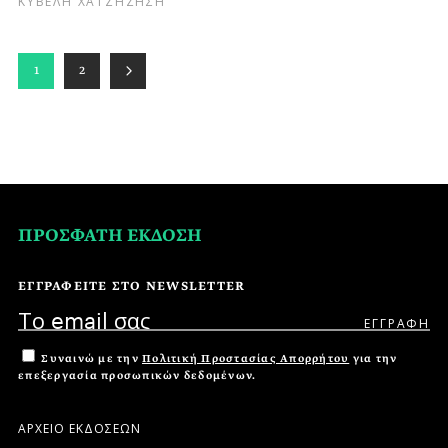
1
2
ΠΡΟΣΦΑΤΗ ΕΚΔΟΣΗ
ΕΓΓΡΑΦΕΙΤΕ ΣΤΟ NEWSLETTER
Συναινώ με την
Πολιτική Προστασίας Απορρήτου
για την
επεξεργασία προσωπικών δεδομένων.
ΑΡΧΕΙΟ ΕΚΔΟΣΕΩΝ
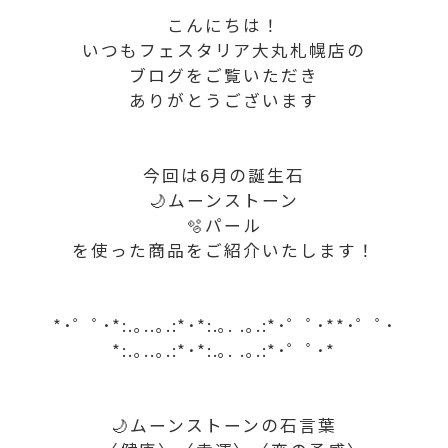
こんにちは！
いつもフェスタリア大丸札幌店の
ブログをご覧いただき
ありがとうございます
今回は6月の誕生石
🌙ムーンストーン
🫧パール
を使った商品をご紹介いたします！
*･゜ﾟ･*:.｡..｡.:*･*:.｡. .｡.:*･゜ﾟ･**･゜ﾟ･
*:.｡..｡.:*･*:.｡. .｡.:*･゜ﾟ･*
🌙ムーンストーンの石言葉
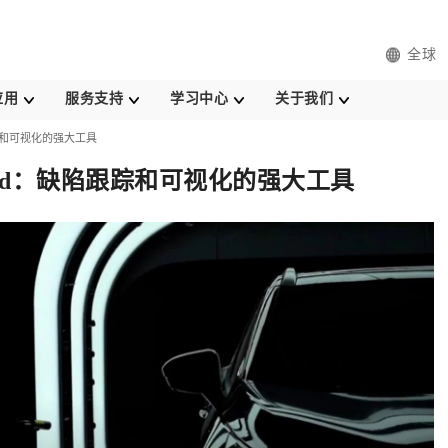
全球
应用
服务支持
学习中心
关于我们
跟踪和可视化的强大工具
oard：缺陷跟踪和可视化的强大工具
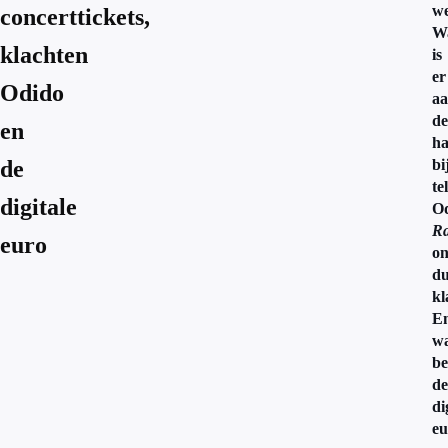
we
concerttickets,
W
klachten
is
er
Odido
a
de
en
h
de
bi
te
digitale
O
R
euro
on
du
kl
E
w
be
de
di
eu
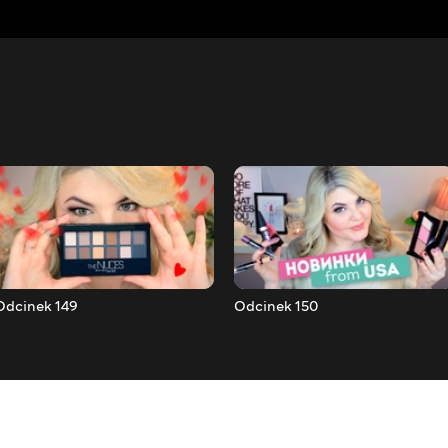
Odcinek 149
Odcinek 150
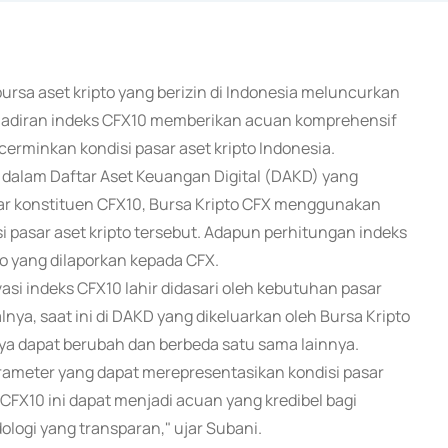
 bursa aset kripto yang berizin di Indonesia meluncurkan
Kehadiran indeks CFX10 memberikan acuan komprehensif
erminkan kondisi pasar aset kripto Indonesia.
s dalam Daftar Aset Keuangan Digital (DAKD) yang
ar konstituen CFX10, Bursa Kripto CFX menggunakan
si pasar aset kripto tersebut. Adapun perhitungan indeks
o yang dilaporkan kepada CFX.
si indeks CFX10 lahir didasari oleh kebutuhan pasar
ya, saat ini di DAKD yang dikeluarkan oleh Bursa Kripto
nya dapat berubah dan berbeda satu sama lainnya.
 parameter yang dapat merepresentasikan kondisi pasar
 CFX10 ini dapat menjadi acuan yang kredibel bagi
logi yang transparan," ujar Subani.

Action item = Scan the entries above and return each line that holds "oleh".

Output for this exercise =
si indeks CFX10 lahir didasari oleh kebutuhan pasar
ya, saat ini di DAKD yang dikeluarkan oleh Bursa Kripto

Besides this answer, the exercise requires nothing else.